I’ve been after whitetails with hand-cannons since I shot my first “handgun buck” in Maine with a .454 Raging Bull. Since then, I’ve harvested more deer with one of these big revolvers than any other handgun.
When it comes to the topic of powerful handguns, it is hard not to think of the classic .44 Mag. Smith & Wesson Model 29 wielded by Clint Eastwood as “Dirty Harry.” And, while his famous line, “… This is a .44 Magnum, the most powerful handgun in the world … “ may have been debatable, the current crop of magnum and big-bore handgun cartridges available today has opened up a whole new world of possibilities for those who want as much power as possible from their handguns. In addition, some innovative companies have taken handgun designs and adapted them to harness the power of traditional rifle cartridges.

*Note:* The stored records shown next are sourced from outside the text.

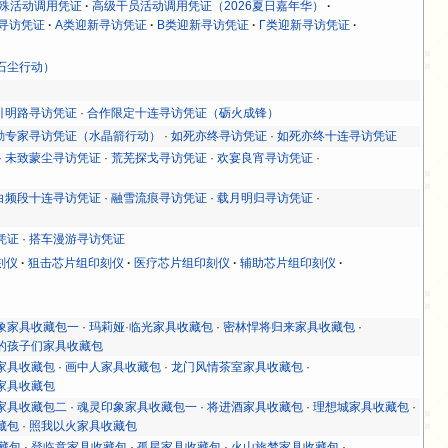
殊活动调用凭证
高级干员活动调用凭证（2026夏日嘉年华）
寻访凭证
Α类迎新寻访凭证
Β类迎新寻访凭证
Γ类迎新寻访凭证
石尘行动）
引明路寻访凭证
·
合作限定十连寻访凭证（砺火成锋）
勤专家寻访凭证（水晶箭行动）
·
如死亦终寻访凭证
·
如死亦终十连寻访凭证
·
未致蒙尘寻访凭证
·
荒芜探戈寻访凭证
·
欢宴良宵寻访凭证
·
白频段十连寻访凭证
·
融雪流痕寻访凭证
·
载月明归寻访凭证
·
凭证
·
搭车漫游寻访凭证
刻仪
狙击芯片组印刻仪
医疗芯片组印刻仪
辅助芯片组印刻仪
象家具收藏包一
·
玛莉娅·临光家具收藏包
·
密林悍将归来家具收藏包
·
的孩子们家具收藏包
家具收藏包
·
画中人家具收藏包
·
龙门风情茶室家具收藏包
·
家具收藏包
家具收藏包二
·
魂灵印象家具收藏包一
·
将进酒家具收藏包
·
理想城家具收藏包
·
藏包
·
照我以火家具收藏包
藏包
·
登临意家具收藏包
·
孤星家具收藏包
·
火山旅梦家具收藏包
·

Colt Walker, introduced in 1847, was the first revolver of military significance. Sometimes called a “cavalry 4-pounder,” it was a large .44 caliber percussion revolver with loaded weight actually approaching five pounds. It held six 140-grain round balls and achieved velocities of 800 to 1,200 feet per second, depending on how much the user wanted to push his luck with heavy loads. Thanks to its heft, the revolver actually had modest felt recoil and could be safely fired one-handed–provided the user was strong enough to aim something as heavy as a modern AR15 pistol.